REIQ has been a major industry leader in terms of the property market, and specifically news, training and information relating to the property market in QLD for as long as we can remember.
One of their most recent blogs covers why Property is a sturdy Investment during the Coronavirus pandemic. We’ve taken the liberty of extracting some of this information below, for the full blog – click here.
Why property stands sturdy as coronavirus smashes stock markets
History has shown when there are corrections in global stock markets, Australian property becomes a port in the storm.

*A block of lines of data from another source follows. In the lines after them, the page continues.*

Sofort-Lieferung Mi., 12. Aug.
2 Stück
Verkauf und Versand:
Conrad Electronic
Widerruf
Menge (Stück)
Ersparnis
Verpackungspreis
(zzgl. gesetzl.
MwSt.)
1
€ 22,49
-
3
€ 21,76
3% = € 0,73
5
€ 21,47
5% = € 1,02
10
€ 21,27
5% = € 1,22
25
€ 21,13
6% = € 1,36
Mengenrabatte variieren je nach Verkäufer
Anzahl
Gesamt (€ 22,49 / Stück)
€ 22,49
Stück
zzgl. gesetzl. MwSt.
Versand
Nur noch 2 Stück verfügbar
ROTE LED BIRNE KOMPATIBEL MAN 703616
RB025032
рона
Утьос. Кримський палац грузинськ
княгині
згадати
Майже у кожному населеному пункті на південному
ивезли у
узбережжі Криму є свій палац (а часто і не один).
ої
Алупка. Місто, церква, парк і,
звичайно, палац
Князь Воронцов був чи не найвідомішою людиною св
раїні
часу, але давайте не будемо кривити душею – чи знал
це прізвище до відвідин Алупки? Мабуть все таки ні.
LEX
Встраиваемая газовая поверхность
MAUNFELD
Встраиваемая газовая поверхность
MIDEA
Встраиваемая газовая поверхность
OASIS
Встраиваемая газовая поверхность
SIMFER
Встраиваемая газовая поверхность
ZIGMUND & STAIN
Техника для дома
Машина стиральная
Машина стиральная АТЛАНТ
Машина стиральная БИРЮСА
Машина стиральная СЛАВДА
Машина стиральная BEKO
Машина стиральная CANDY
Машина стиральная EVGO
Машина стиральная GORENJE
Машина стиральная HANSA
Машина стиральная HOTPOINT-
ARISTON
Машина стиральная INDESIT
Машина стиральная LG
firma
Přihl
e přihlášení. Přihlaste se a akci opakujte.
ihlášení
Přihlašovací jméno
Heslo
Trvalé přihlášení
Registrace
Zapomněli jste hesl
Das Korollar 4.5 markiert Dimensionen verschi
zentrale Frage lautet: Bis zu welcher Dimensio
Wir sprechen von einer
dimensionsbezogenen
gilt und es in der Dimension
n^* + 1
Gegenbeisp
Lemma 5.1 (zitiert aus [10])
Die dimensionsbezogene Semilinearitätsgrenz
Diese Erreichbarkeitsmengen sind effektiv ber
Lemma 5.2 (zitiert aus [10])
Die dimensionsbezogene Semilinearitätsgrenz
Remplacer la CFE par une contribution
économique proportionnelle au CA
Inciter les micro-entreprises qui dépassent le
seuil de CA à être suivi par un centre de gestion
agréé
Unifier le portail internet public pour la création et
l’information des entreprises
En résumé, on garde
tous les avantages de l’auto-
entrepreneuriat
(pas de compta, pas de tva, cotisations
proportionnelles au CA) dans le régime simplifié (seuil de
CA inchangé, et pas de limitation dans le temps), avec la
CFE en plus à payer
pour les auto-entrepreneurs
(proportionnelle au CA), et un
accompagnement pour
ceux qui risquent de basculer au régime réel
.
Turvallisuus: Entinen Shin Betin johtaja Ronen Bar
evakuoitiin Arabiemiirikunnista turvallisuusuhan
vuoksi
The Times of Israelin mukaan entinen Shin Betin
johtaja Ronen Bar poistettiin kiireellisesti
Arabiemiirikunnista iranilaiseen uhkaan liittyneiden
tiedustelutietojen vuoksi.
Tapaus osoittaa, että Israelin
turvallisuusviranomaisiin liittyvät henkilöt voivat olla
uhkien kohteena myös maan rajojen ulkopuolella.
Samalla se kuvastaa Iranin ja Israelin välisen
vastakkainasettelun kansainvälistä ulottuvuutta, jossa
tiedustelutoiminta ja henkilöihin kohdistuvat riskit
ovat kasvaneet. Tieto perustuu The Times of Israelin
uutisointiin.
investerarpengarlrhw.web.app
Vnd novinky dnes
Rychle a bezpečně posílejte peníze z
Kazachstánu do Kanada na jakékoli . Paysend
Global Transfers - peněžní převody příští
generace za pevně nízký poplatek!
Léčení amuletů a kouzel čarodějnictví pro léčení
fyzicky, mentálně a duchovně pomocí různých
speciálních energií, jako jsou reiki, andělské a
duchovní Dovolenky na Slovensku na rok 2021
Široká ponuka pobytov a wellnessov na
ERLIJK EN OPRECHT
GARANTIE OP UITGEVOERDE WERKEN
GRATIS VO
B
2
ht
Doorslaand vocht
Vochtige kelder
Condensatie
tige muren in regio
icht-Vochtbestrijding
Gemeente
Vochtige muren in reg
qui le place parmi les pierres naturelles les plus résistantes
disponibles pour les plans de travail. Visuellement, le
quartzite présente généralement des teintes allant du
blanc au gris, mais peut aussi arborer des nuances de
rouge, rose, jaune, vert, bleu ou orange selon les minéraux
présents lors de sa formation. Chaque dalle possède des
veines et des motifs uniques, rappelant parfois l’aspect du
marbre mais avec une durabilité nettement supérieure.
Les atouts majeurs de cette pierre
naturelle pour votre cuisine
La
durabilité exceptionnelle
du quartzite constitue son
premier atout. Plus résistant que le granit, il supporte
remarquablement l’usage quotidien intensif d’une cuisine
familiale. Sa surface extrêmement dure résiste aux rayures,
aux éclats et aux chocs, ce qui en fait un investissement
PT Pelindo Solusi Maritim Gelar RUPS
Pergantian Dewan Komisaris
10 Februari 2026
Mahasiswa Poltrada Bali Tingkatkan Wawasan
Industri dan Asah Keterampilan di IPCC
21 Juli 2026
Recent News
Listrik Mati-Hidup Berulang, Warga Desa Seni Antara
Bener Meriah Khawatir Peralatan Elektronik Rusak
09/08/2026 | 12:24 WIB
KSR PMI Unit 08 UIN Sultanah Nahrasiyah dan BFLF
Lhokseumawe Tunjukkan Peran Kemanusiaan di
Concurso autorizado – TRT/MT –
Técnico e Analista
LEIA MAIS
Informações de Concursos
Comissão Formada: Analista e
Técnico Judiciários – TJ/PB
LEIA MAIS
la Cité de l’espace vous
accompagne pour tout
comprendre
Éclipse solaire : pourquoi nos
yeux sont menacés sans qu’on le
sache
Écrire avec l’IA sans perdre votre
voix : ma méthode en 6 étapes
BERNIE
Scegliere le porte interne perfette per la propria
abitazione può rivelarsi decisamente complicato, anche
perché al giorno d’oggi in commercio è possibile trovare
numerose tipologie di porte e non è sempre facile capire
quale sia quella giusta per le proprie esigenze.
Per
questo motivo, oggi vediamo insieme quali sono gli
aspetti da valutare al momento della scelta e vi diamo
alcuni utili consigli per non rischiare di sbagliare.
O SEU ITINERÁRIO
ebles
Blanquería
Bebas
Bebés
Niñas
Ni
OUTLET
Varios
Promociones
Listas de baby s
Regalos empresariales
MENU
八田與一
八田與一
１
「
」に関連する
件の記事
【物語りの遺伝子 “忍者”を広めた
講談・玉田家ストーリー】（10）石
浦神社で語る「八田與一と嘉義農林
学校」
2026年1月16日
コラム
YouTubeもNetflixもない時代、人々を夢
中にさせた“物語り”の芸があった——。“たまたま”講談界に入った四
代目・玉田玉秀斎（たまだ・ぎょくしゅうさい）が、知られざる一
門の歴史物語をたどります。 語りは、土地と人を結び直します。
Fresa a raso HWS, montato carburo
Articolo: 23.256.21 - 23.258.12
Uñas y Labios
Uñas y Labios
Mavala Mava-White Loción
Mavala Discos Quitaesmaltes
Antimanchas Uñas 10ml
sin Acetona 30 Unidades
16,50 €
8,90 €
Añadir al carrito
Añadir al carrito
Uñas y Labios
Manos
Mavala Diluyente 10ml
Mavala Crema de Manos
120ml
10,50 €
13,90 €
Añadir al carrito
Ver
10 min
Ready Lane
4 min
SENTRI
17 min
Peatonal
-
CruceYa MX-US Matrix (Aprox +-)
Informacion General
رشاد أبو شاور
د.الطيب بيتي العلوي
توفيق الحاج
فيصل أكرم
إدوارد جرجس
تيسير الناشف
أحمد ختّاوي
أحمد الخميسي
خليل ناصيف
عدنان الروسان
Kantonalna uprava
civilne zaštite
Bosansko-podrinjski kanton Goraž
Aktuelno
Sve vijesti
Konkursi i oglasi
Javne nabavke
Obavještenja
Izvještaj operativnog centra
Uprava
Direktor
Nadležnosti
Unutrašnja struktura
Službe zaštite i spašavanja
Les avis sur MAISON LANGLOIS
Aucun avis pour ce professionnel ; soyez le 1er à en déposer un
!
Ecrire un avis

As the stock market is ravaged by fears of coronavirus and the Australian dollar dips to its lowest levels in many years, Mark Williams of WILLIAMS MEDIA ponders the reactions of previous disasters. “This week we have seen a flow of capital to property,” said Mr Williams. “Property has become a safe haven in the past whenever there is a stock market correction. We saw this in the recession of 1987, the Asia crisis of 1997 and the Global Financial Crisis in 2008.”
Mr Williams said indications this week showed that people were again moving their money to property when stock markets suffer significant corrections. “In the past three days we have seen significant competition with above reserve results reported for both residential and commercial properties nationally. A record residential price in excess of $13m was achieved in the Brisbane suburb of Ascot,” said Mr Williams.
“Property buyers have access to the cheapest money in our history as interest rates to borrow are so low,” continued Mr Williams. “Historically we have entered stock market corrections when interest rates have been high and people would move their money into banks chasing yields. With rates so low during this correction, there is no return on money by moving it into cash accounts.”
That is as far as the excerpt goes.